- [WORK TO BE COMPLETED]:
Restate exactly, and only, the lines from the one containing "Jack helps you" through the end of the entries, keeping both endpoints.

- [Dataset records]:
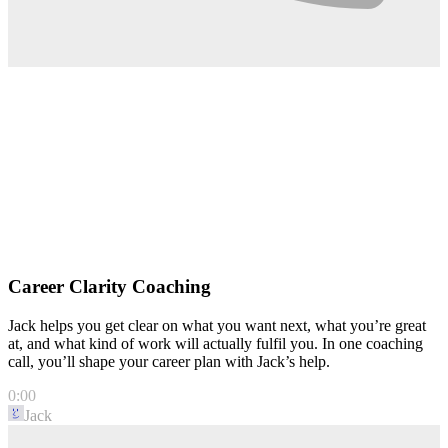
Career Clarity Coaching
Jack helps you get clear on what you want next, what you’re great
at, and what kind of work will actually fulfil you. In one coaching
call, you’ll shape your career plan with Jack’s help.
0:00
Jack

- [RESPONSE TO THE EXERCISE]:
Jack helps you get clear on what you want next, what you’re great
at, and what kind of work will actually fulfil you. In one coaching
call, you’ll shape your career plan with Jack’s help.
0:00
Jack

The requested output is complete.